In certain villages in northern Greenland something is completely out of whack—only girls are being born. These reports from villages near the U.S. Air Force base in Thule are now being explored by scientists. But studies conducted a few years ago now coming to light show that in other Arctic regions, the sex ratios of babies are also out of kilter.
In 2004 the Arctic Monitoring and Assessment Program found a correlation between exposure to PCBs (polychlorinated biphenyls) and shifts in the sex ratios of babies born to indigenous mothers living in the northern reaches of Russia. PCBs and other persistent organic chemicals such as pesticides travel from industrial countries up the food chain into the blubber of marine mammals. Lars Otto Reiersen is the executive secretary for the Arctic Monitoring and Assessment Program.

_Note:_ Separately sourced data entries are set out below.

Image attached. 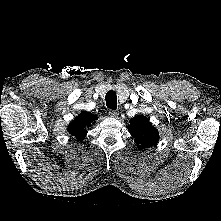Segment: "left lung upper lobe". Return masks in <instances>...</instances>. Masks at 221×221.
I'll use <instances>...</instances> for the list:
<instances>
[{
    "label": "left lung upper lobe",
    "instance_id": "obj_1",
    "mask_svg": "<svg viewBox=\"0 0 221 221\" xmlns=\"http://www.w3.org/2000/svg\"><path fill=\"white\" fill-rule=\"evenodd\" d=\"M128 130L140 149L156 145L159 141L157 129L152 126L149 119L142 115L135 116L130 120Z\"/></svg>",
    "mask_w": 221,
    "mask_h": 221
}]
</instances>
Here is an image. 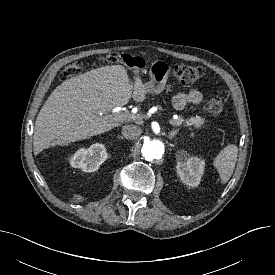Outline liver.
Listing matches in <instances>:
<instances>
[{
  "mask_svg": "<svg viewBox=\"0 0 275 275\" xmlns=\"http://www.w3.org/2000/svg\"><path fill=\"white\" fill-rule=\"evenodd\" d=\"M134 73L138 74V70ZM146 94L141 78L137 75L132 83L121 65L100 67L64 81L38 113L33 136L34 154L113 129L119 123L108 113L126 105L131 97L136 102H143Z\"/></svg>",
  "mask_w": 275,
  "mask_h": 275,
  "instance_id": "obj_1",
  "label": "liver"
}]
</instances>
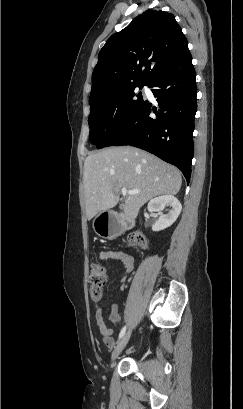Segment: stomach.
<instances>
[{"mask_svg": "<svg viewBox=\"0 0 243 409\" xmlns=\"http://www.w3.org/2000/svg\"><path fill=\"white\" fill-rule=\"evenodd\" d=\"M104 212L99 213L93 221V229L94 231L103 238H110L113 236V233L108 228V224H103L100 221V217Z\"/></svg>", "mask_w": 243, "mask_h": 409, "instance_id": "0dacf381", "label": "stomach"}]
</instances>
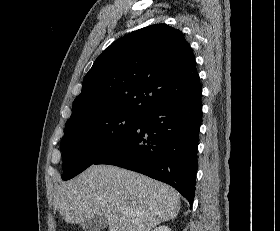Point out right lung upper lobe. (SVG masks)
Segmentation results:
<instances>
[{
	"mask_svg": "<svg viewBox=\"0 0 280 231\" xmlns=\"http://www.w3.org/2000/svg\"><path fill=\"white\" fill-rule=\"evenodd\" d=\"M201 91L195 57L182 32L155 24L125 35L99 55L84 77L70 119L142 116Z\"/></svg>",
	"mask_w": 280,
	"mask_h": 231,
	"instance_id": "cb5924a9",
	"label": "right lung upper lobe"
}]
</instances>
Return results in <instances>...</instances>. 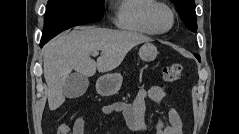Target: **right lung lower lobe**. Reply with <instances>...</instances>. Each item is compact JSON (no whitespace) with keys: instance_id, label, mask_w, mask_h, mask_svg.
I'll list each match as a JSON object with an SVG mask.
<instances>
[{"instance_id":"right-lung-lower-lobe-1","label":"right lung lower lobe","mask_w":239,"mask_h":134,"mask_svg":"<svg viewBox=\"0 0 239 134\" xmlns=\"http://www.w3.org/2000/svg\"><path fill=\"white\" fill-rule=\"evenodd\" d=\"M50 39H51V37L42 38V39H41V42H40V47H43V45H44L45 43H47Z\"/></svg>"}]
</instances>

His group conducted the study as part of ongoing research on pollution, diet and health in the region.
REIERSEN: "The most interesting and surprising result was that we saw a change in the sex ratio that we could correlate to the levels of PCB in the mother’s blood. And we saw that if the mother had more than four micrograms per liter in her blood the average was to change two girls per boy in the population that we studied. And that’s a quite dramatic change from a normal situation where there are more boys than girls born."
Reiersen says the normal average is 1.05 or 1.1 boy per girl; in population Artic population, it’s 2.0 girls per boy.
As to how PCBs affect gender in pregancies, Reiersen theorizes that some of the pesticides may mimic testosterone or estrogen, so when they get into the blood system of expectant mothers, they affect the gender of the babies.